Detachment of particulate structures from a fiber array due to stretching and simultaneous gas flow

  • Autor:

    L. Poggemann, P. Längle, J. Meyer, A. Dittler

  • Quelle:

    Separation and Purification Technology, 2024, 127887, https://doi.org/10.1016/j.seppur.2024.127887 (open access)

  • The main cause of high pressure drop and increased energy consumption in a filtration process is the clogging of particulate material in the upstream layers of a depth filter. To alleviate this issue, stress can be introduced into the particulate structure through stretching, which promotes rearrangement and detachment of particle structures, allowing for transfer of some of the clogged particulate material from the upstream layers to downstream void regions. This study aims to extend previous findings from experiments with single fibers to the level of an array. The goal is to analyze the introduction of a multiple stress state by performing stretching experiments with a particle-structure on a fiber array.
    The stretching tests investigate the influence of different process parameters such as stretching velocity and air flow velocity during stretching on the rearrangement and detachment behavior of a separated particle structures from the fiber array. Rearrangement and detachment of the particle structure are a direct consequences of the stress induced by stretching. The experiments showed a significant increase in relative free projection area of fiber interspaces (RFPI) of up to 160% and thus a large-scale removal of particle material from the fiber interspaces when the flow velocity was increased from 0.05 m/s to 0.8 m/s.

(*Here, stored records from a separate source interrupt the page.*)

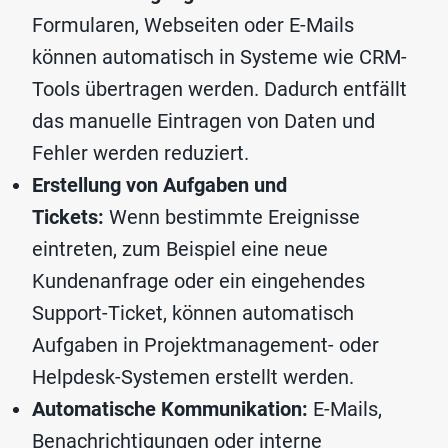
Formularen, Webseiten oder E-Mails
können automatisch in Systeme wie CRM-
Tools übertragen werden. Dadurch entfällt
das manuelle Eintragen von Daten und
Fehler werden reduziert.
Erstellung von Aufgaben und
Tickets:
Wenn bestimmte Ereignisse
eintreten, zum Beispiel eine neue
Kundenanfrage oder ein eingehendes
Support-Ticket, können automatisch
Aufgaben in Projektmanagement- oder
Helpdesk-Systemen erstellt werden.
Automatische Kommunikation:
E-Mails,
Benachrichtigungen oder interne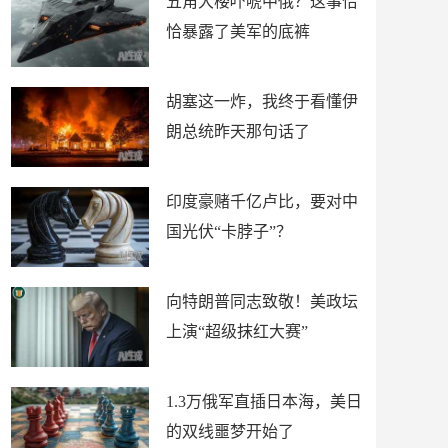
五角大楼吓唬中俄？这事恰
恰暴露了美军的底裤
胡塞这一炸，我终于看懂伊
朗总统昨天那句话了
印度豪赌千亿卢比，要对中
国光伏“卡脖子”？
向特朗普同志致敬！美政坛
上演“超级抹红大赛”
1.3万俄军直插日本海，美日
的双线噩梦开始了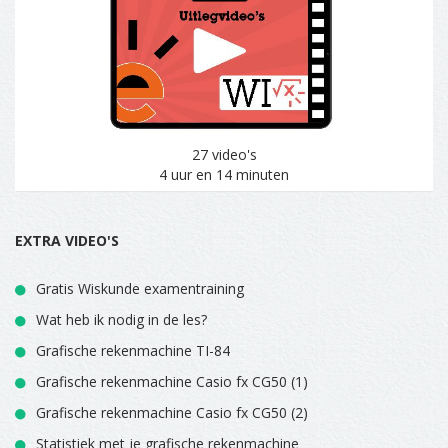
27 video's
4 uur en 14 minuten
EXTRA VIDEO'S
Gratis Wiskunde examentraining
Wat heb ik nodig in de les?
Grafische rekenmachine TI-84
Grafische rekenmachine Casio fx CG50 (1)
Grafische rekenmachine Casio fx CG50 (2)
Statistiek met je grafische rekenmachine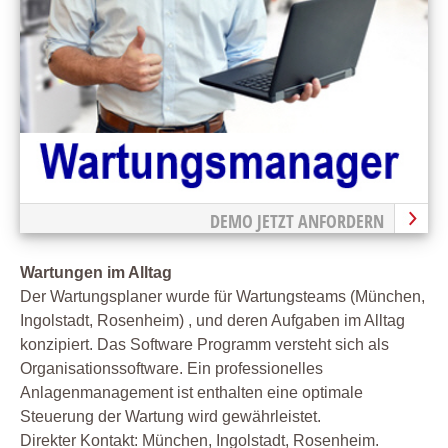
DEMO JETZT ANFORDERN
Wartungen im Alltag
Der Wartungsplaner wurde für Wartungsteams (München,
Ingolstadt, Rosenheim) , und deren Aufgaben im Alltag
konzipiert. Das Software Programm versteht sich als
Organisationssoftware. Ein professionelles
Anlagenmanagement ist enthalten eine optimale
Steuerung der Wartung wird gewährleistet.
Direkter Kontakt: München, Ingolstadt, Rosenheim.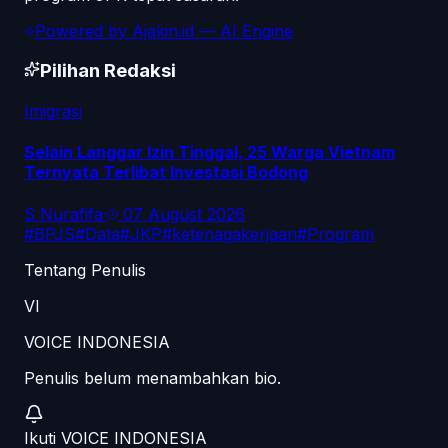
Powered by
Ajakin.id
— AI Engine
Pilihan Redaksi
Imigrasi
Selain Langgar Izin Tinggal, 25 Warga Vietnam
Ternyata Terlibat Investasi Bodong
S Nurafifa
·
07 August 2026
#
BPJS
#
Data
#
JKP
#
ketenagakerjaan
#
Program
Tentang Penulis
VI
VOICE INDONESIA
Penulis belum menambahkan bio.
Ikuti
VOICE INDONESIA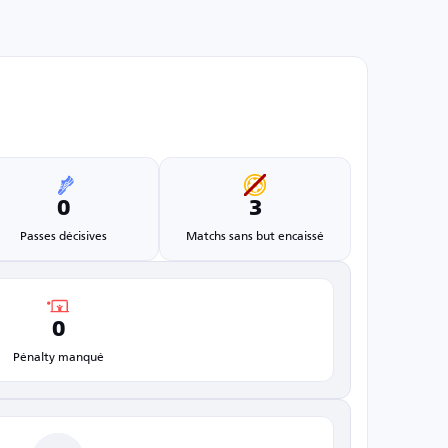
0
3
Passes décisives
Matchs sans but encaissé
0
Pénalty manqué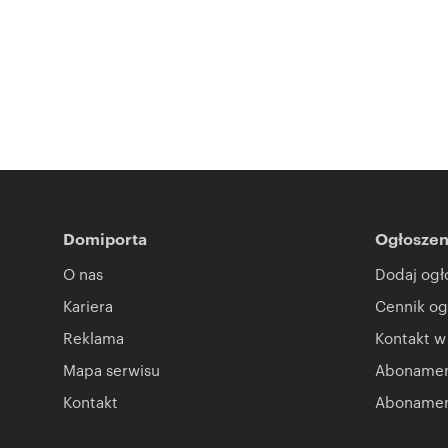
Domiporta
Ogłoszen
O nas
Dodaj ogł
Kariera
Cennik og
Reklama
Kontakt w
Mapa serwisu
Abonament
Kontakt
Abonamen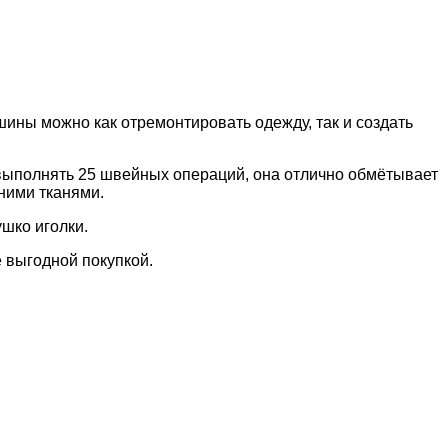
ины можно как отремонтировать одежду, так и создать
выполнять 25 швейных операций, она отлично обмётывает
ними тканями.
ушко иголки.
 выгодной покупкой.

Surprisingly, the radial rearrangement of the compact particle structures during stretching resulted in a clogging and blockage of the interfiber spaces (negative RFPI in the range of minimum -54% after the first stretching cycle) and not in a total release of the interfiber spaces. The size of the particle structures in the experiments decreased by about 331 µm with the number of stretching cycles, indirectly confirming the presence of residual structures. Preliminary experiments also confirmed an increased influence on the rearrangement and detachment (removed particulate material of about 30%) of particle structures by further increasing the fiber distance of 27 µm and thus introducing a biaxial stretching into the particle structure.